While all of this was happening, the San Francisco job market dramatically changed. S.F. State economics professor Potepan points to the "transformation from manufacturing to more services, which removes jobs for people with high school or less education."

State law required counties until 1991 to give G.A. recipients automatic cost-of-living increases every year. But after a public-interest lawsuit in Alameda County pushed the issue, the legislature repealed that provision.

Housing activist Welch points to another fact, one that had a profound impact on local politics. In 1968 the International Longshore and Warehouse Union agreed to accept a shift to container freight as the main element of commercial shipping. That agreement sent the shipping industry across the bay to Oakland, and with it went the militant power of the ILWU, which typically fought for living-wage jobs for all workers. The most powerful force for labor in the city for many years thereafter became the building trades unions, whose goals were typically more narrow: they aggressively supported the building boom, even if it forced low-income workers out of their homes.

Can we fix it?

Although the New York Times once famously editorialized that "money is not the entire solution to poverty," the simplest reason that there are so many homeless people and so many people forced by housing costs into poverty is that wages and public assistance are far too low.
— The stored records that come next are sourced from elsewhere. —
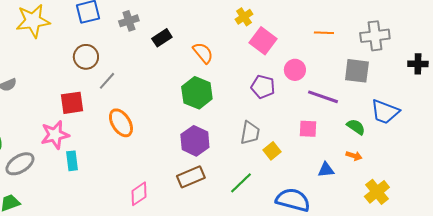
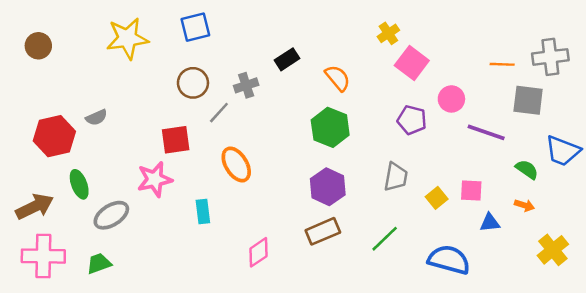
gray cross: (129, 21) -> (246, 85), moved
orange line: (324, 33) -> (502, 64), moved
pink square: (308, 129) -> (471, 190), moved
yellow square: (272, 151) -> (437, 198), moved
cyan rectangle: (72, 161) -> (203, 211), moved

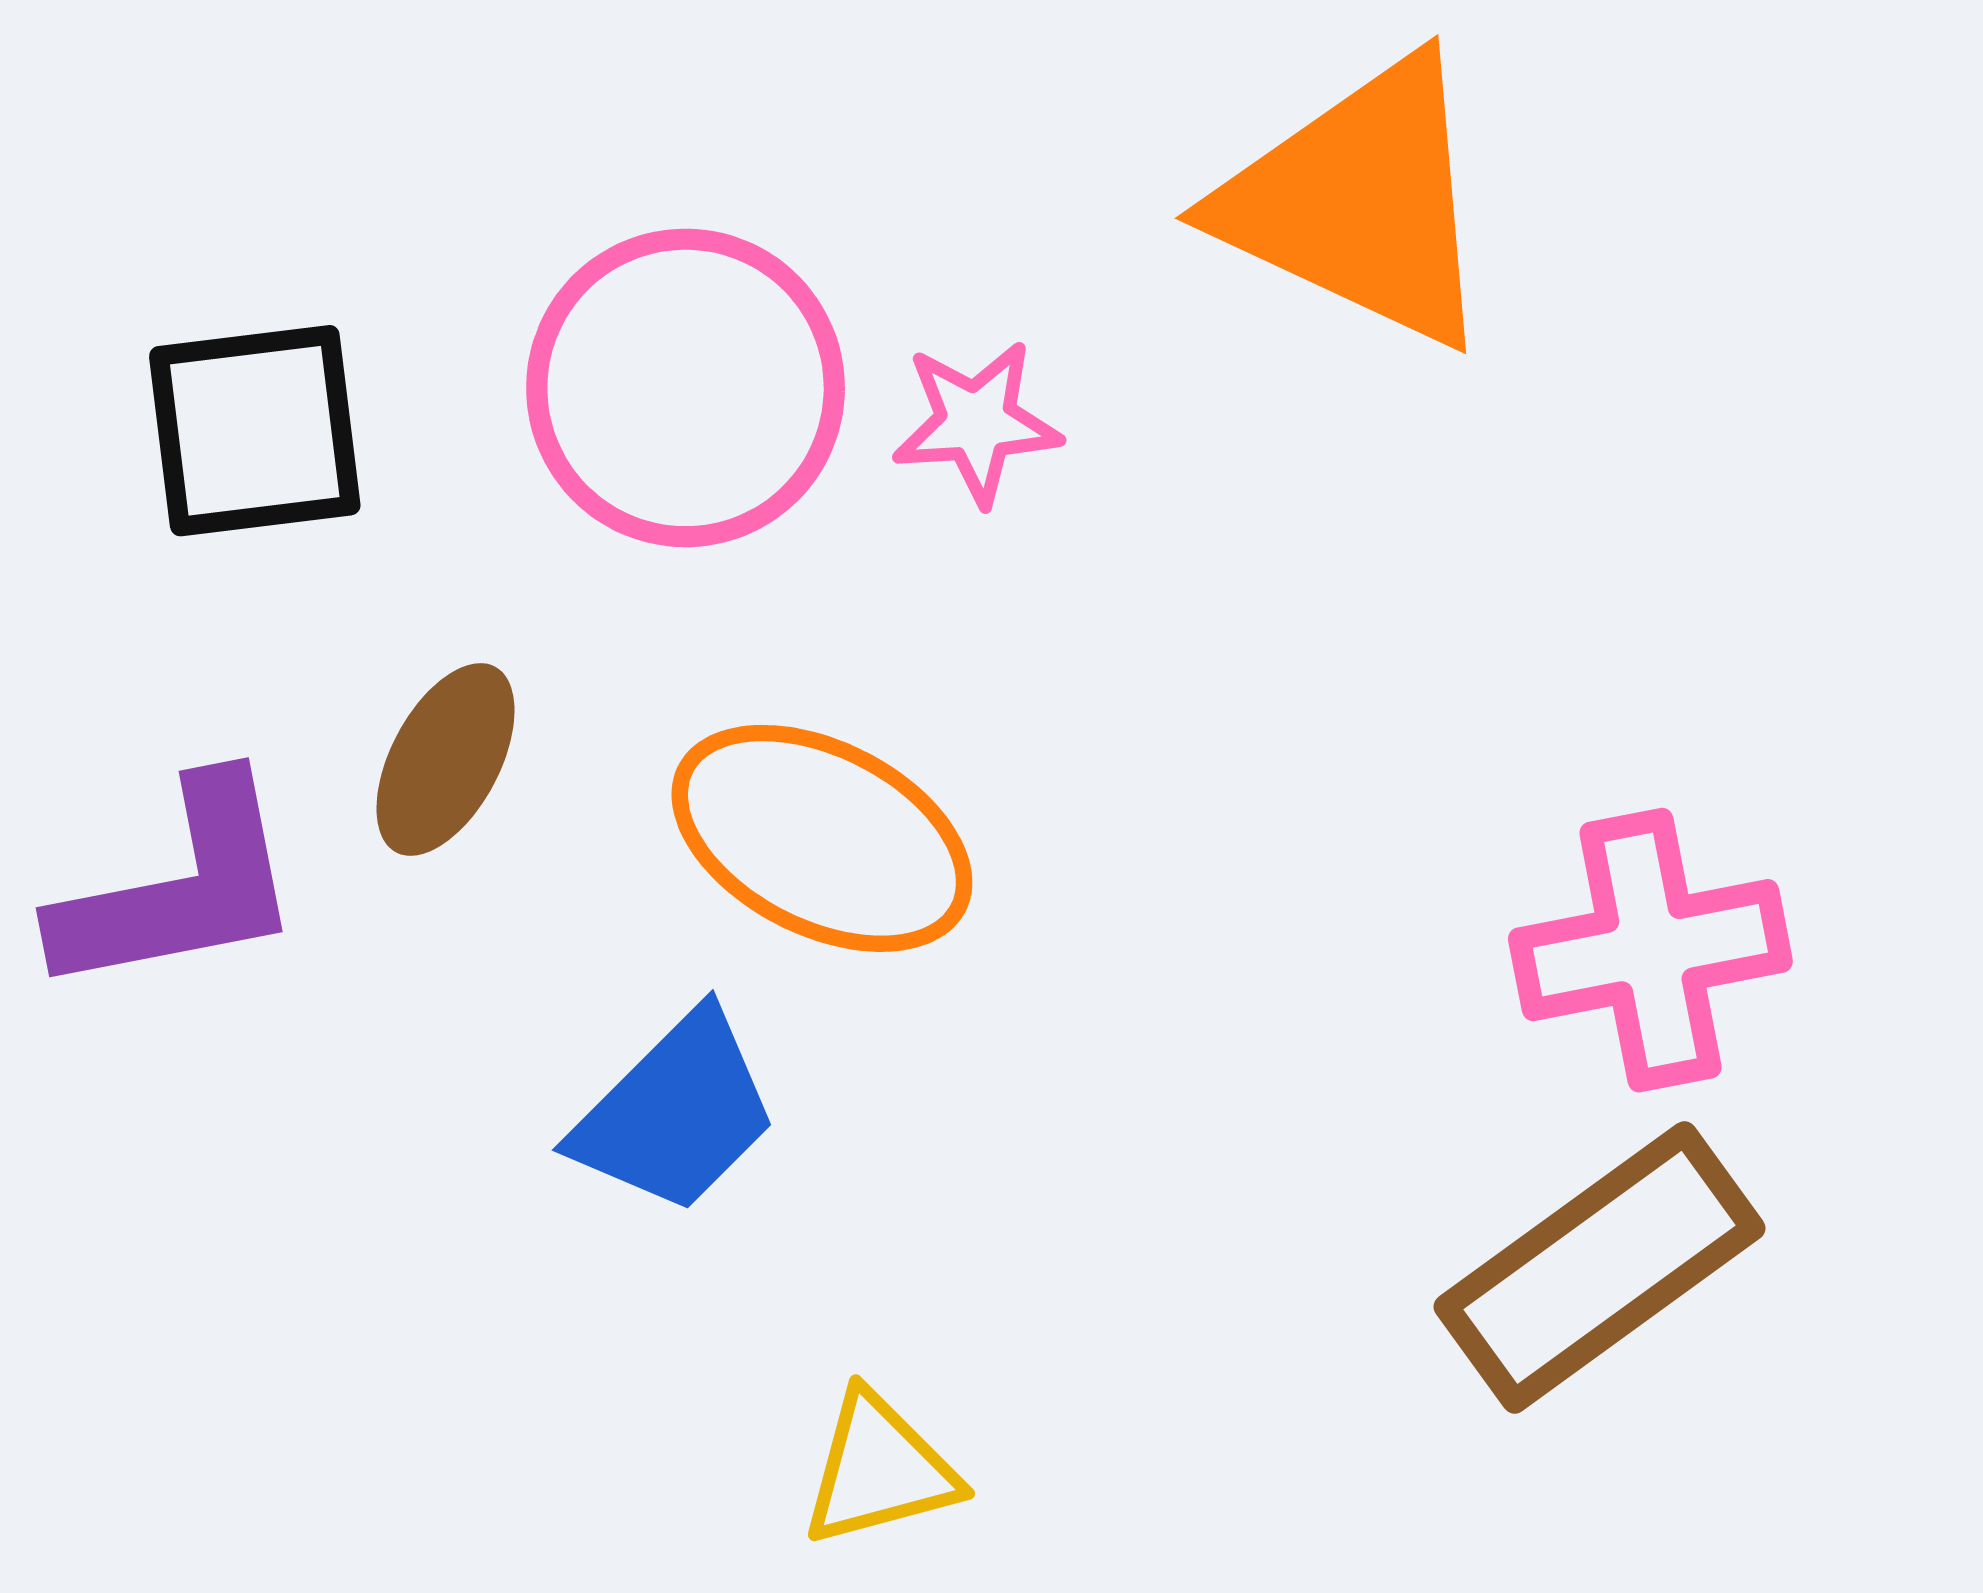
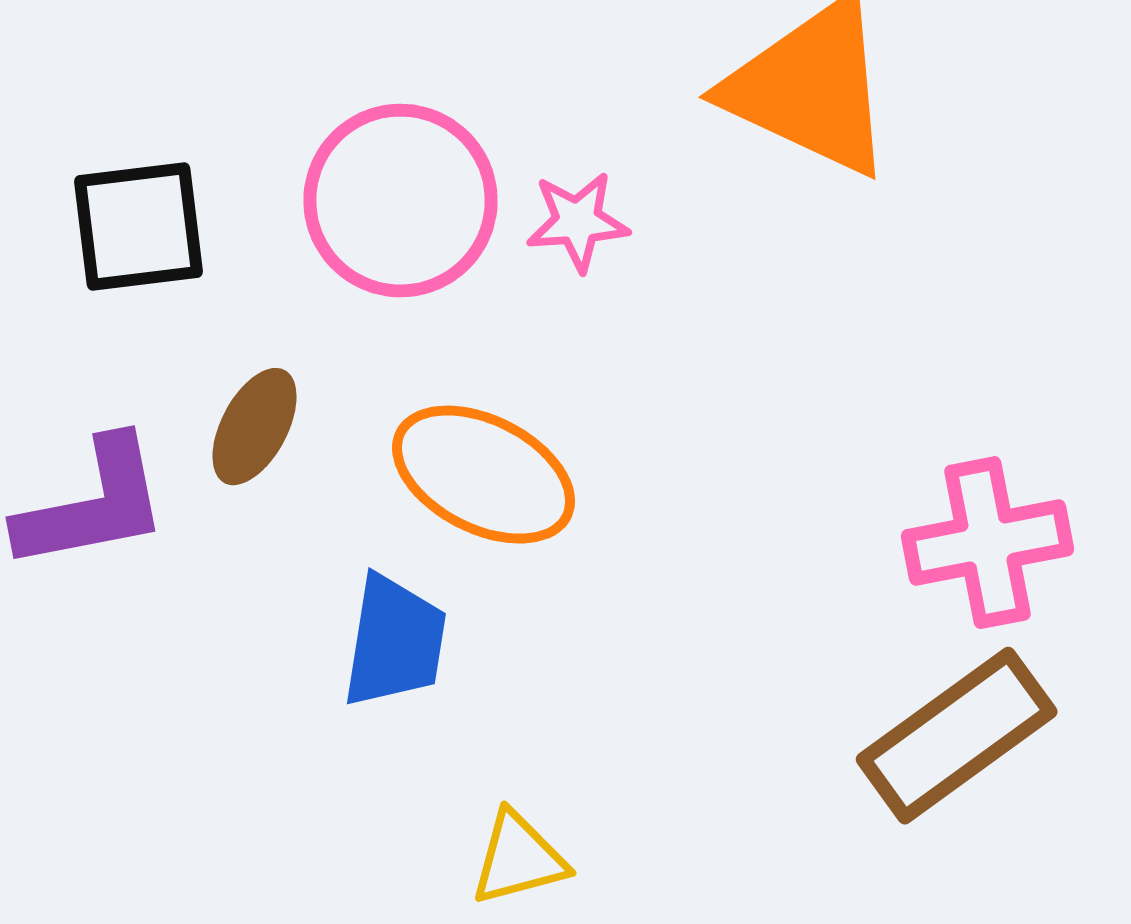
blue trapezoid: (676, 1113) -> (395, 642), turned -36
Raising the minimum wage, as Prop. L on the ballot this fall would do, is a step forward.

Raising – significantly – the G.A. grant would also make a major dent in the problem. If people who are now homeless had, say, $1,000 a month in cash, instead of the $332 to $410 they currently get, it might make it possible for a lot of them to move off the streets.

In fact, Hartman suggested G.A. should be automatically adjusted for inflation – particularly for the rise in the cost of housing. "Social Security and other middle-class entitlements are all indexed," he said.

Newsom loves to argue that increasing the cash grant would make this city a magnet for homeless people all over the country. But experts in the housing field say that's nonsense.

"I don't think there's any evidence that more homeless people would come to a specific city for cash," Hartman told us. "That implies a level of information, a fluidity, and an ability to travel that I don't think is there. Most people, including homeless people, have ties to their community."

Hartman also suggested San Francisco should study the full cost of homelessness – including burdens on the public health system, the police, the jails, social services, etc. – and compare that to the cost of preventing it. More than likely, the city wastes more money allowing the current situation to continue than it would take to build the necessary affordable housing and increase welfare payments to the level at which thousands fewer people would have to live on the streets.

And, he notes, the least expensive and most effective way of preventing homelessness is slowing down evictions. "If people don't lose their homes, they don't wind up on the streets," he said.

Welch cites a 1999 city report that states that with $133 million a year over seven years, the city could build enough permanently affordable housing for the entire existing homeless population.

Jasin puts it pretty simply: "We just need a little more help paying for housing," she said. "If the city doesn't want homeless people on the streets, that's what they have to do."